** Task statement **
Repeat the listing exactly. Pictures stay out of your copy.

** Entries shown **
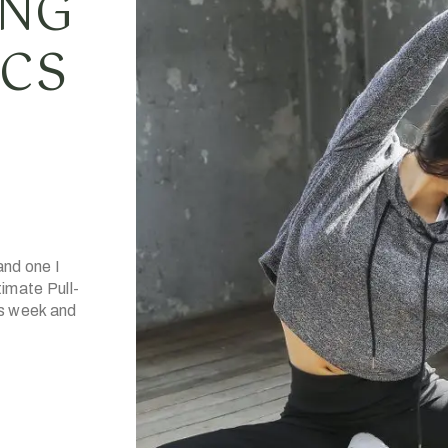
ING
ICS
and one I
imate Pull-
is week and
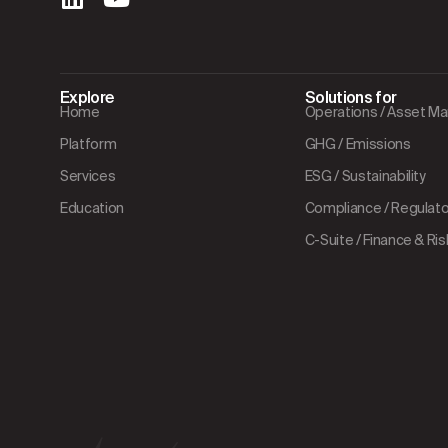
Explore
Solutions for
Home
Operations / Asset 
Platform
GHG / Emissions
Services
ESG / Sustainability
Education
Compliance / Regulator
C-Suite / Finance & Ris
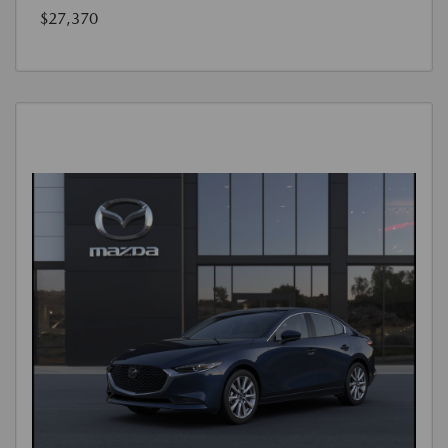
$27,370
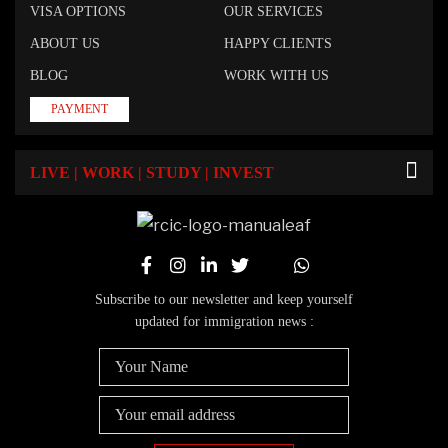
VISA OPTIONS
OUR SERVICES
ABOUT US
HAPPY CLIENTS
BLOG
WORK WITH US
PAYMENT
LIVE | WORK | STUDY | INVEST
Subscribe to our newsletter and keep yourself
updated for immigration news :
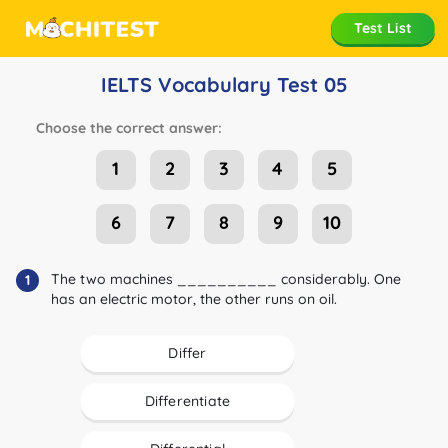
Test List
IELTS Vocabulary Test 05
Choose the correct answer:
1
2
3
4
5
6
7
8
9
10
The two machines __________ considerably. One
1
has an electric motor, the other runs on oil.
Differ
Differentiate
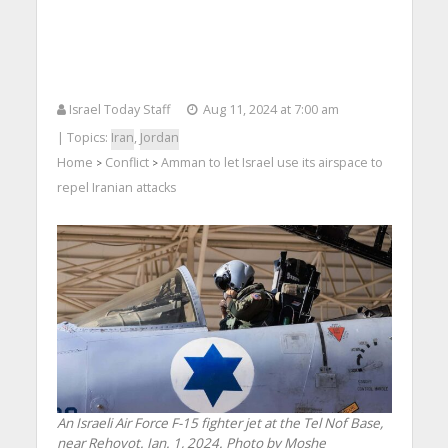
Israel Today Staff
Aug 11, 2024 at 7:00 am
| Topics:
Iran
,
Jordan
Home
Conflict
Amman to let Israel use its airspace to
>
>
repel Iranian attacks
An Israeli Air Force F-15 fighter jet at the Tel Nof Base,
near Rehovot. Jan. 1, 2024. Photo by Moshe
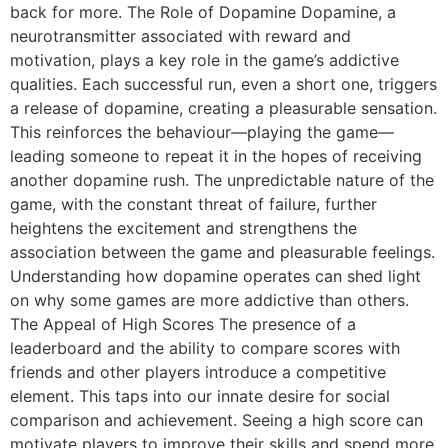
back for more. The Role of Dopamine Dopamine, a
neurotransmitter associated with reward and
motivation, plays a key role in the game’s addictive
qualities. Each successful run, even a short one, triggers
a release of dopamine, creating a pleasurable sensation.
This reinforces the behaviour—playing the game—
leading someone to repeat it in the hopes of receiving
another dopamine rush. The unpredictable nature of the
game, with the constant threat of failure, further
heightens the excitement and strengthens the
association between the game and pleasurable feelings.
Understanding how dopamine operates can shed light
on why some games are more addictive than others.
The Appeal of High Scores The presence of a
leaderboard and the ability to compare scores with
friends and other players introduce a competitive
element. This taps into our innate desire for social
comparison and achievement. Seeing a high score can
motivate players to improve their skills and spend more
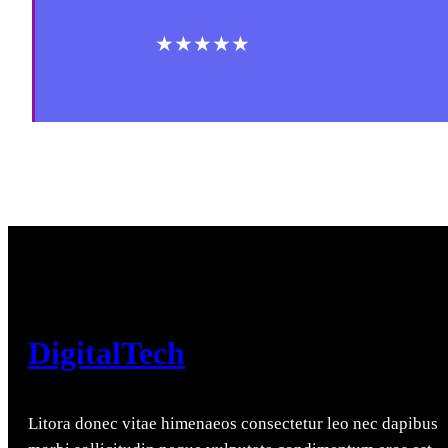
★★★★★
DigitalTech
Litora donec vitae himenaeos consectetur leo nec dapibus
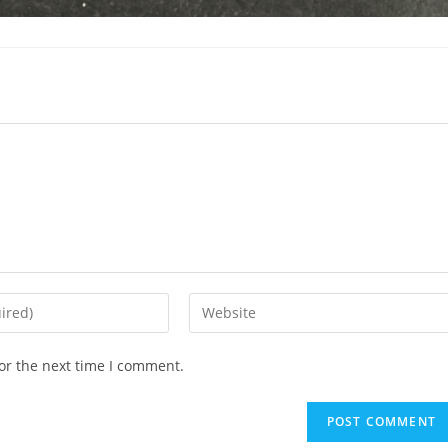
Enter
your
website
or the next time I comment.
URL
(optional)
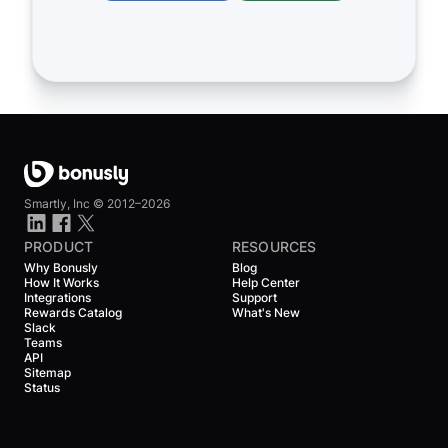
Smartly, Inc ©
2012–2026
PRODUCT
RESOURCES
Why Bonusly
Blog
How It Works
Help Center
Integrations
Support
Rewards Catalog
What's New
Slack
Teams
API
Sitemap
Status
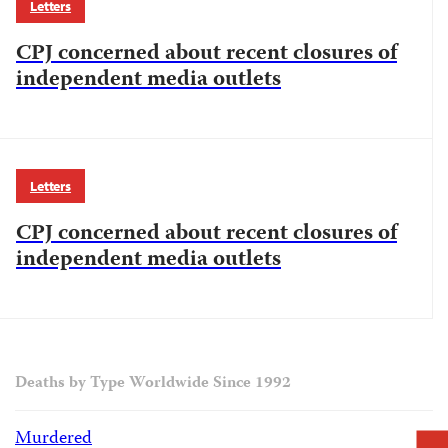
Letters
CPJ concerned about recent closures of
independent media outlets
Letters
CPJ concerned about recent closures of
independent media outlets
Deaths by Type Worldwide Since 1992
Murdered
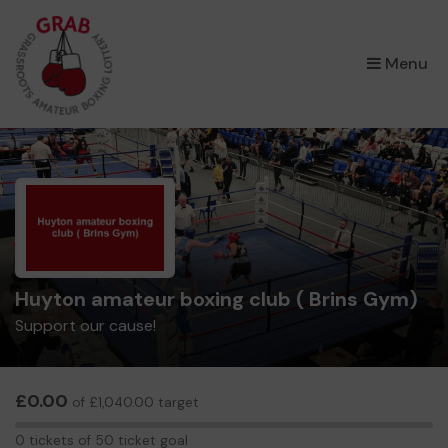
×
Menu
Huyton amateur boxing club ( Brins Gym)
Support our cause!
£0.00
of £1,040.00 target
0
0 tickets of 50 ticket goal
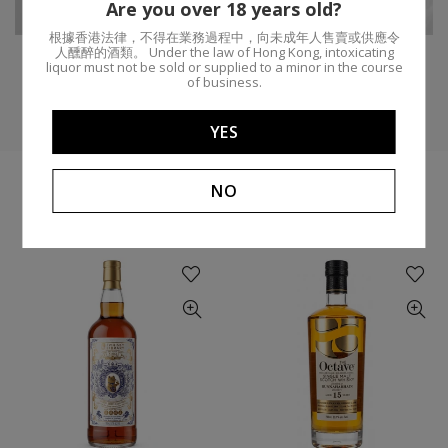
Distillery:
ABV:
55.2%
Are you over 18 years old?
根據香港法律，不得在業務過程中，向未成年人售賣或供應令
人醺醉的酒類。 Under the law of Hong Kong, intoxicating
liquor must not be sold or supplied to a minor in the course
of business.
YES
NO
YOU MIGHT LIKE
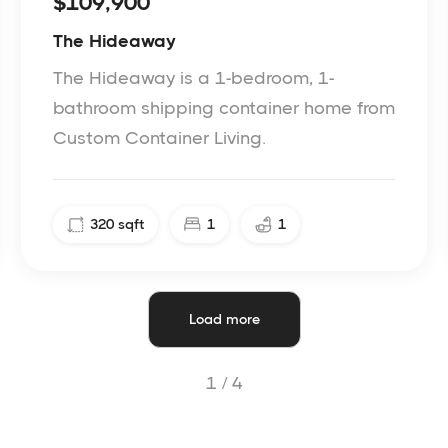
$109,900
The Hideaway
The Hideaway is a 1-bedroom, 1-
bathroom shipping container home from
Custom Container Living.
320
sqft
1
1
Load more
1 /
4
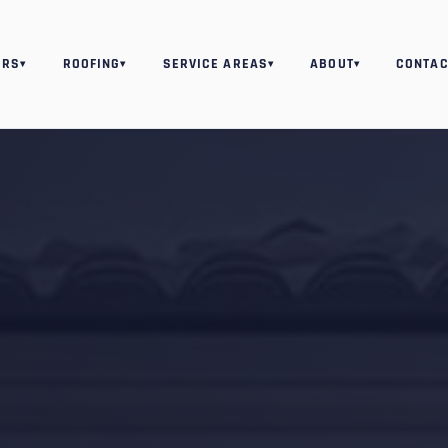
ORS
ROOFING
SERVICE AREAS
ABOUT
CONTAC
▾
▾
▾
▾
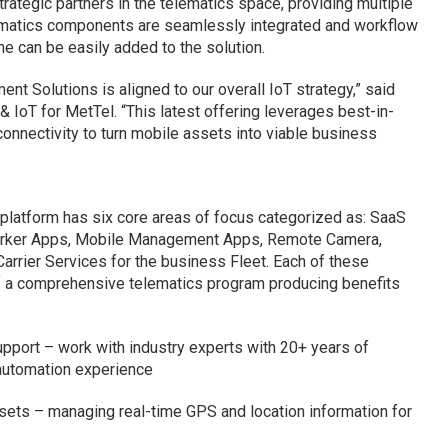
ategic partners in the telematics space, providing multiple
lematics components are seamlessly integrated and workflow
e can be easily added to the solution.
nt Solutions is aligned to our overall IoT strategy,” said
& IoT for MetTel. “This latest offering leverages best-in-
connectivity to turn mobile assets into viable business
latform has six core areas of focus categorized as: SaaS
rker Apps, Mobile Management Apps, Remote Camera,
rrier Services for the business Fleet. Each of these
 a comprehensive telematics program producing benefits
pport – work with industry experts with 20+ years of
automation experience
assets – managing real-time GPS and location information for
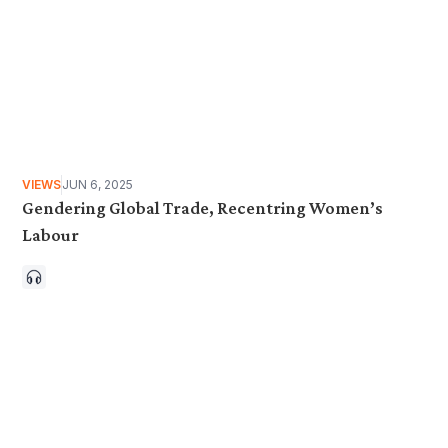
VIEWS
JUN 6, 2025
Gendering Global Trade, Recentring Women’s
Labour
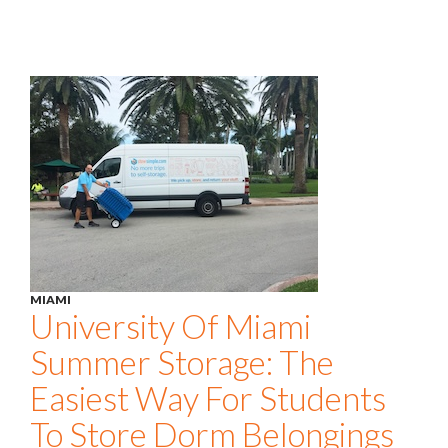
MIAMI
University Of Miami
Summer Storage: The
Easiest Way For Students
To Store Dorm Belongings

** Expected output **
ING
ICS
and one I
imate Pull-
is week and
Explore
Solutions for
Home
Operations / Asset 
Platform
GHG / Emissions
Services
ESG / Sustainability
Education
Compliance / Regulator
C-Suite / Finance & Ris
$27,370
VISA OPTIONS
OUR SERVICES
ABOUT US
HAPPY CLIENTS
BLOG
WORK WITH US
PAYMENT
LIVE | WORK | STUDY | INVEST
Subscribe to our newsletter and keep yourself
updated for immigration news :
Test List
IELTS Vocabulary Test 05
Choose the correct answer:
1
2
3
4
5
6
7
8
9
10
The two machines __________ considerably. One
1
has an electric motor, the other runs on oil.
Differ
Differentiate
Israel Today Staff
Aug 11, 2024 at 7:00 am
| Topics:
Iran
,
Jordan
Home
Conflict
Amman to let Israel use its airspace to
>
>
repel Iranian attacks
An Israeli Air Force F-15 fighter jet at the Tel Nof Base,
near Rehovot. Jan. 1, 2024. Photo by Moshe
back for more. The Role of Dopamine Dopamine, a
neurotransmitter associated with reward and
motivation, plays a key role in the game’s addictive
qualities. Each successful run, even a short one, triggers
a release of dopamine, creating a pleasurable sensation.
This reinforces the behaviour—playing the game—
leading someone to repeat it in the hopes of receiving
another dopamine rush. The unpredictable nature of the
game, with the constant threat of failure, further
heightens the excitement and strengthens the
association between the game and pleasurable feelings.
Understanding how dopamine operates can shed light
on why some games are more addictive than others.
The Appeal of High Scores The presence of a
leaderboard and the ability to compare scores with
friends and other players introduce a competitive
element. This taps into our innate desire for social
comparison and achievement. Seeing a high score can
motivate players to improve their skills and spend more
★★★★★
DigitalTech
Litora donec vitae himenaeos consectetur leo nec dapibus
Enter
your
website
or the next time I comment.
URL
(optional)
Smartly, Inc ©
2012–2026
PRODUCT
RESOURCES
Why Bonusly
Blog
How It Works
Help Center
Integrations
Support
Rewards Catalog
What's New
Slack
Teams
API
Sitemap
Status
Letters
CPJ concerned about recent closures of
independent media outlets
Letters
CPJ concerned about recent closures of
independent media outlets
Deaths by Type Worldwide Since 1992
Murdered
×
Menu
Huyton amateur boxing club ( Brins Gym)
Support our cause!
£0.00
of £1,040.00 target
0
0 tickets of 50 ticket goal
Distillery:
ABV:
55.2%
Are you over 18 years old?
根據香港法律，不得在業務過程中，向未成年人售賣或供應令
人醺醉的酒類。 Under the law of Hong Kong, intoxicating
liquor must not be sold or supplied to a minor in the course
of business.
YES
NO
YOU MIGHT LIKE
$109,900
The Hideaway
The Hideaway is a 1-bedroom, 1-
bathroom shipping container home from
Custom Container Living.
320
sqft
1
1
Load more
1 /
4
ORS
ROOFING
SERVICE AREAS
ABOUT
CONTAC
▾
▾
▾
▾
ategic partners in the telematics space, providing multiple
lematics components are seamlessly integrated and workflow
e can be easily added to the solution.
nt Solutions is aligned to our overall IoT strategy,” said
& IoT for MetTel. “This latest offering leverages best-in-
connectivity to turn mobile assets into viable business
latform has six core areas of focus categorized as: SaaS
rker Apps, Mobile Management Apps, Remote Camera,
rrier Services for the business Fleet. Each of these
 a comprehensive telematics program producing benefits
pport – work with industry experts with 20+ years of
automation experience
assets – managing real-time GPS and location information for
VIEWS
JUN 6, 2025
Gendering Global Trade, Recentring Women’s
Labour
MIAMI
University Of Miami
Summer Storage: The
Easiest Way For Students
To Store Dorm Belongings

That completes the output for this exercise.